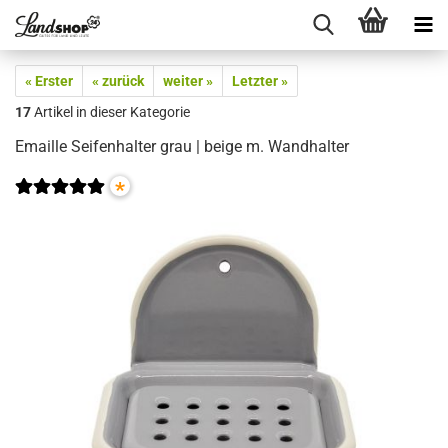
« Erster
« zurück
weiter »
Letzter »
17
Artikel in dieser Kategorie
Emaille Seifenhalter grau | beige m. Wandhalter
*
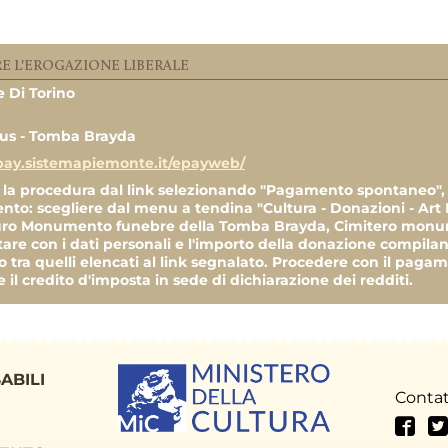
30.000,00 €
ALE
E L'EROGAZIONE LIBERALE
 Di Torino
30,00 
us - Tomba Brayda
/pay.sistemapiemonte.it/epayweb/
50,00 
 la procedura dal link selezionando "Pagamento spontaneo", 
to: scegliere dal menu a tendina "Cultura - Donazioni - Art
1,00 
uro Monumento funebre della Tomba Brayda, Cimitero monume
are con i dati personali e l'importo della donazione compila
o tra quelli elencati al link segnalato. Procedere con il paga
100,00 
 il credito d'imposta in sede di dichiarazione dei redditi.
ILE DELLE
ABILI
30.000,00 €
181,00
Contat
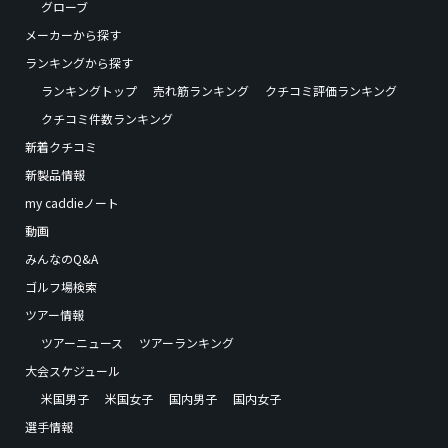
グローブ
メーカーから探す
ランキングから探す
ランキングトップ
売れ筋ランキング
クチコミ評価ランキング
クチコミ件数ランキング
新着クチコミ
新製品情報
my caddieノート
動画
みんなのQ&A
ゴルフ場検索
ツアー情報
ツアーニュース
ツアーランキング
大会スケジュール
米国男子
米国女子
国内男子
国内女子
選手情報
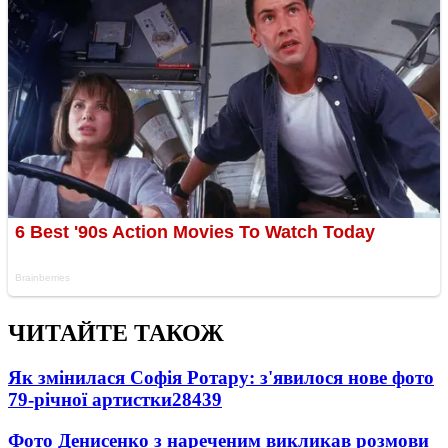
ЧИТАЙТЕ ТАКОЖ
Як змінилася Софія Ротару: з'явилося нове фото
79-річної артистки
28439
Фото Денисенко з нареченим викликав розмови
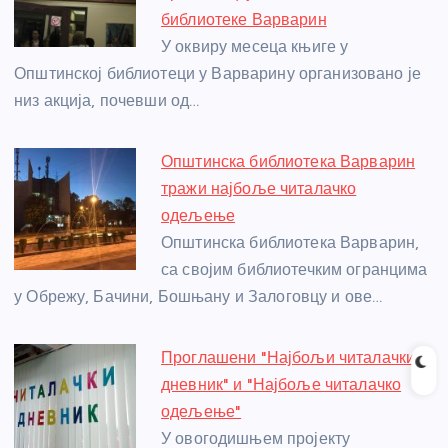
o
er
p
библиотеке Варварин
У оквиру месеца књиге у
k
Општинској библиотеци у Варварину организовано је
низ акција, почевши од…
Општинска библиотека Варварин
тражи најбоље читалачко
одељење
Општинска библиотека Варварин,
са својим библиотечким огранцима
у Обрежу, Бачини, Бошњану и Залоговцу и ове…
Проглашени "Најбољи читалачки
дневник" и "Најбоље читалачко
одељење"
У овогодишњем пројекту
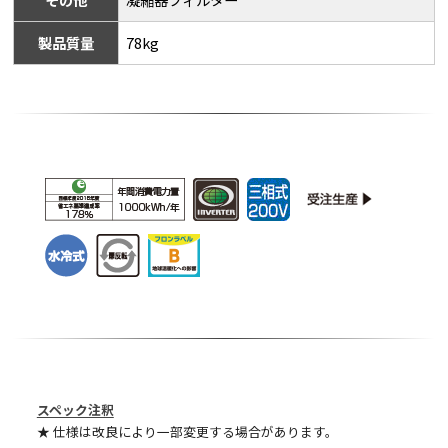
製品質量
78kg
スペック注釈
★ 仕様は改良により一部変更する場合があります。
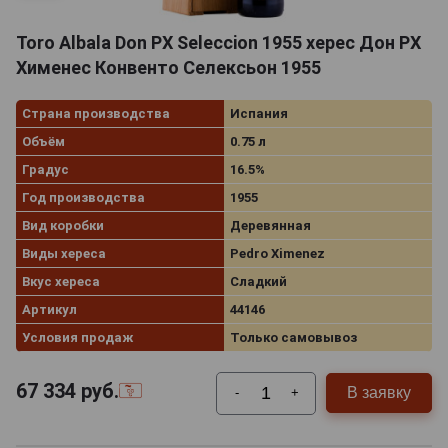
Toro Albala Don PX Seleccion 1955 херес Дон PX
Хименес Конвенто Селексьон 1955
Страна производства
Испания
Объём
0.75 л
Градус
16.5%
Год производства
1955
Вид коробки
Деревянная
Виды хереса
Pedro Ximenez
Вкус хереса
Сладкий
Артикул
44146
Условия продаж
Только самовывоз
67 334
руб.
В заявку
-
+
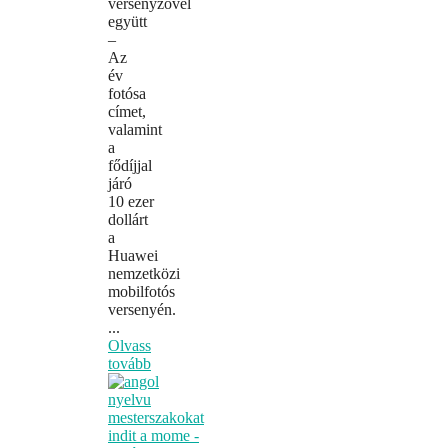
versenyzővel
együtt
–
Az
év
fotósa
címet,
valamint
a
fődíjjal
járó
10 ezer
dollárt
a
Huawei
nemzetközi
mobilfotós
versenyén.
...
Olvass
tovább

════════

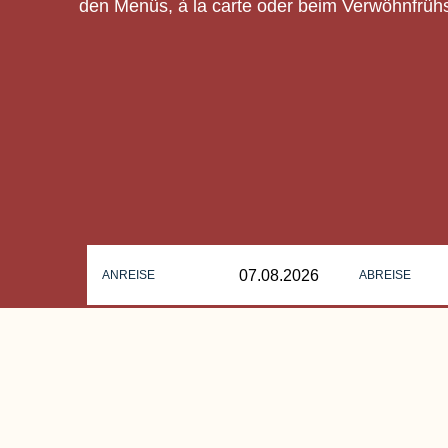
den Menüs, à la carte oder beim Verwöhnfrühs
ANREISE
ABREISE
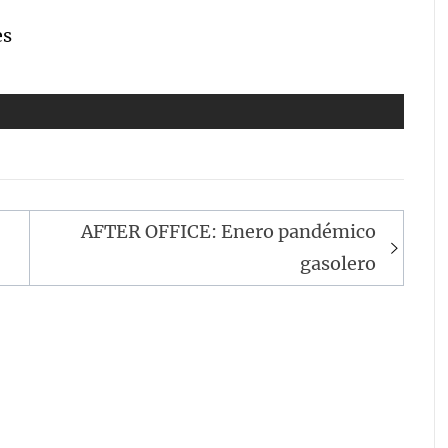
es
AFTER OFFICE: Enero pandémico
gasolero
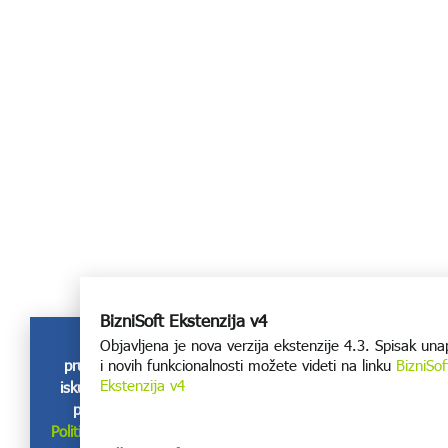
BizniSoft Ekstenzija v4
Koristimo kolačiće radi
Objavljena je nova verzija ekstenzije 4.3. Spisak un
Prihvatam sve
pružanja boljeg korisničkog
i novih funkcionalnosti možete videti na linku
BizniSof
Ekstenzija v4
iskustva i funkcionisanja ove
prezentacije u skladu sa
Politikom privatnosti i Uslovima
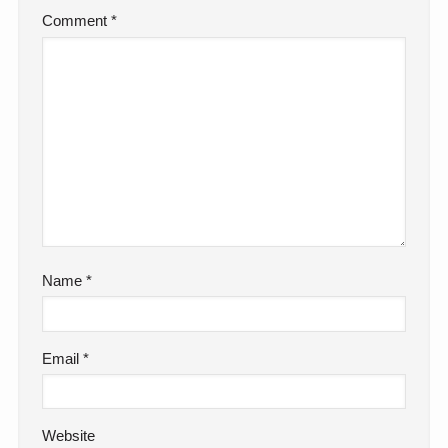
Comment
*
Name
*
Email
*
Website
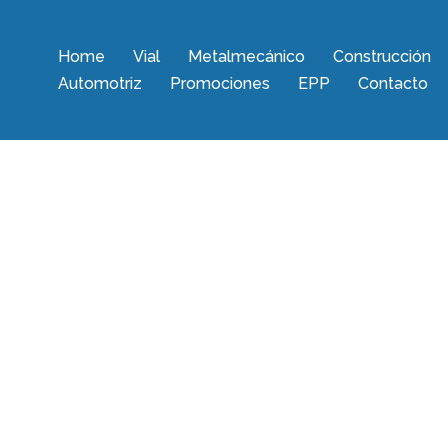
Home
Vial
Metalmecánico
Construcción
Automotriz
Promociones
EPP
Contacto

════════

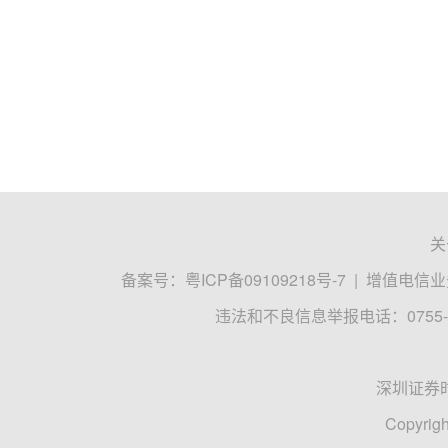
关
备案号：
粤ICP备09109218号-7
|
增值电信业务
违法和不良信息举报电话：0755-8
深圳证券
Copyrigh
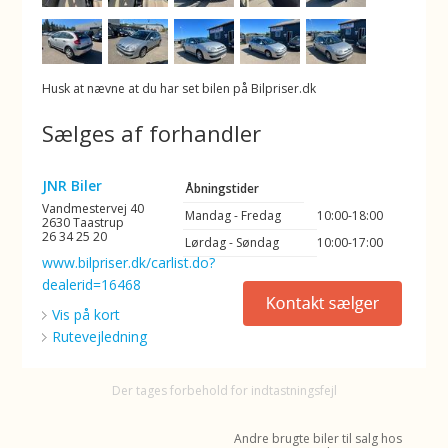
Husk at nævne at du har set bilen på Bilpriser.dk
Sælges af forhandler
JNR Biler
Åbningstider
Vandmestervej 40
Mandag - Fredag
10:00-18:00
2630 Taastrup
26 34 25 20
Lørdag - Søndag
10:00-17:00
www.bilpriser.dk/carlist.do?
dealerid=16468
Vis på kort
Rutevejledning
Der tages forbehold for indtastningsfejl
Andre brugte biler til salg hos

════════

*ACTION ITEM*: The answer must be a single number: the count of lines in the entries above that contain "Tomba".

*REPLY*: 2